» **Exercise goal**
Look through the records and copy each line that has "this" in it.

» **Exercise inputs**
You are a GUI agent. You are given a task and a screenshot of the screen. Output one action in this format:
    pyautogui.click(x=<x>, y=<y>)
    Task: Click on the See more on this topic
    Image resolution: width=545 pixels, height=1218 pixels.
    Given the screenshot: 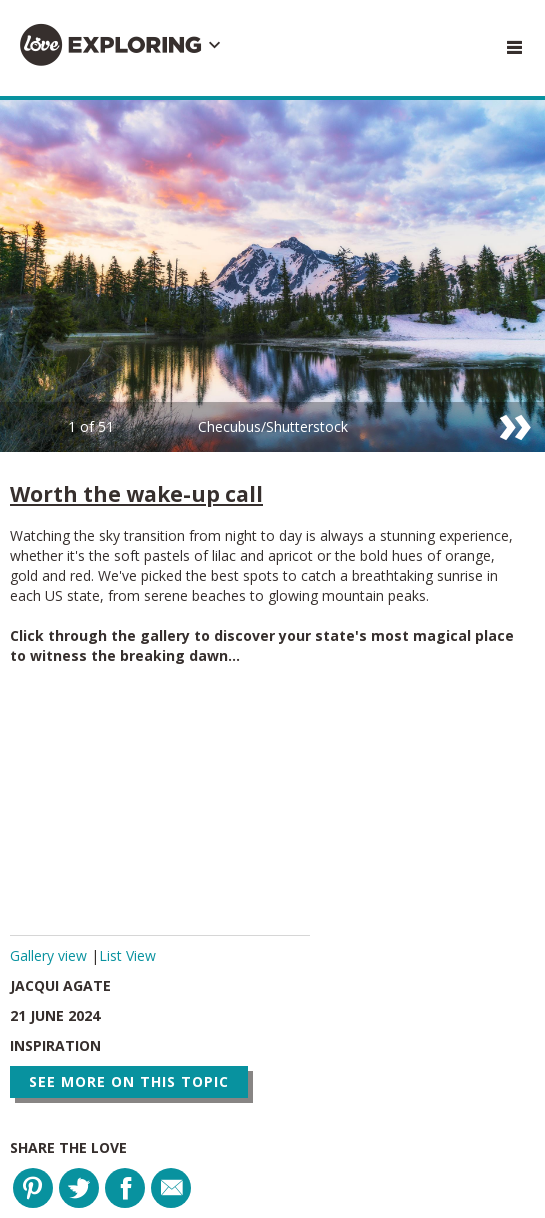 What is the action you would take?
    pyautogui.click(x=129, y=1081)
    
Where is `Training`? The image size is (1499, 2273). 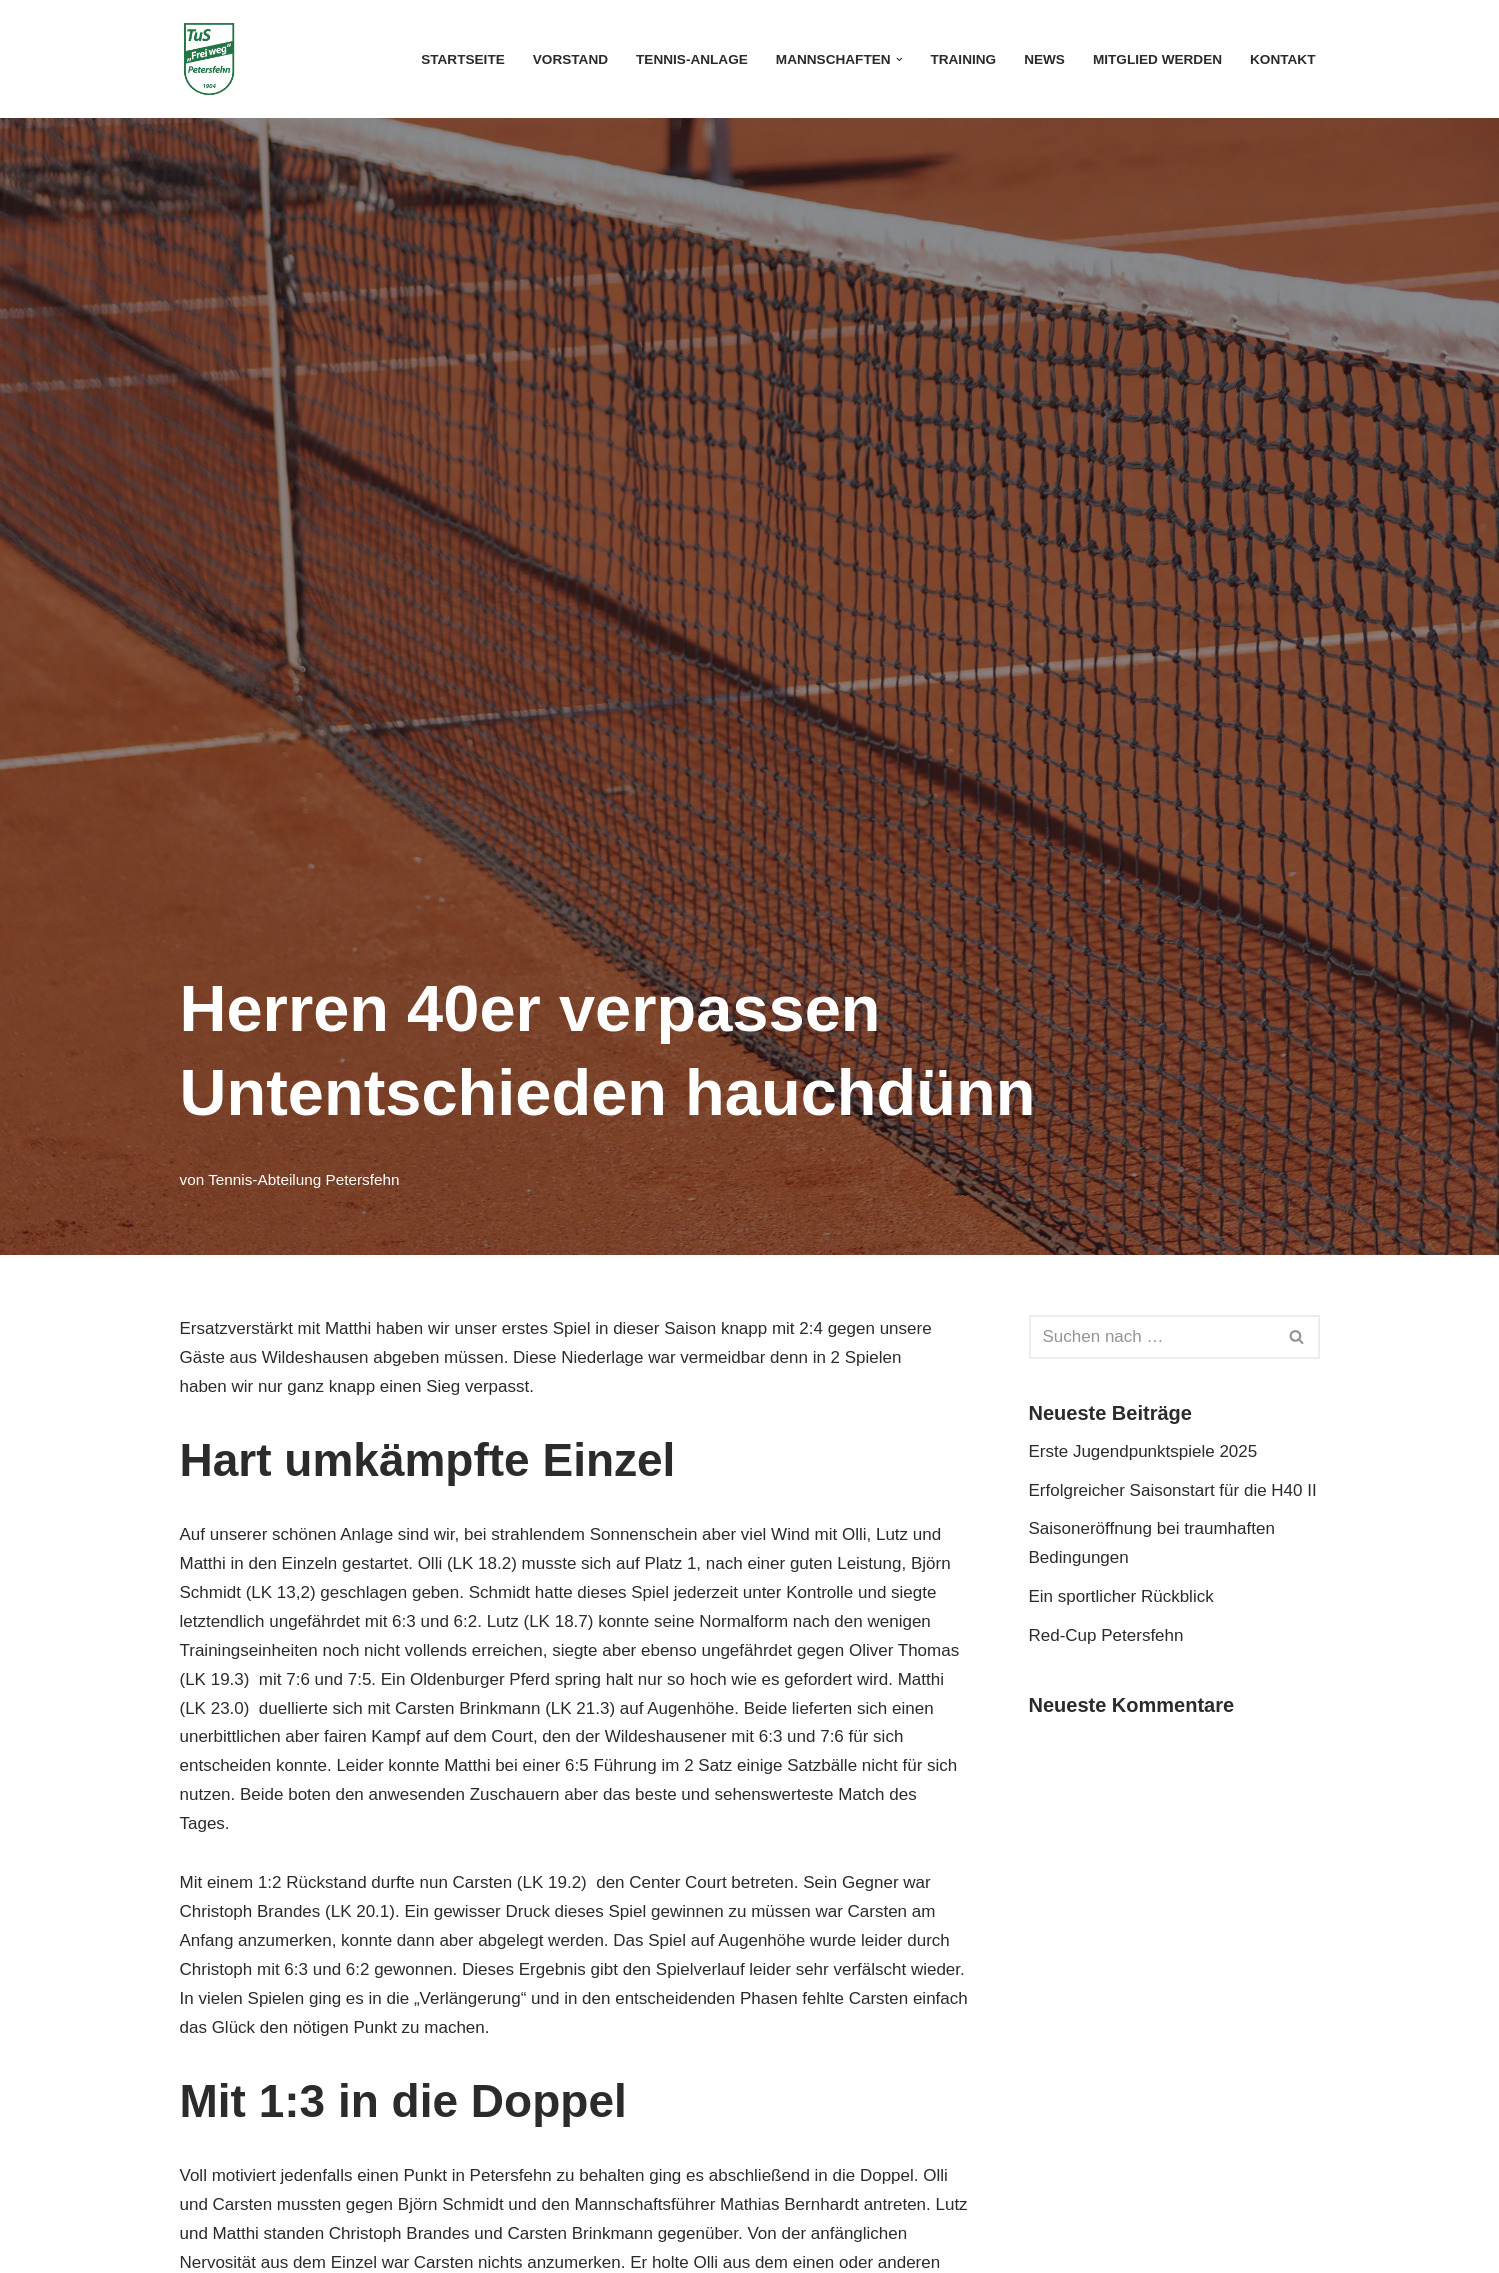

» **Written answer**
You are a GUI agent. You are given a task and a screenshot of the screen. Output one action in this format:
    Task: Click on the See more on this topic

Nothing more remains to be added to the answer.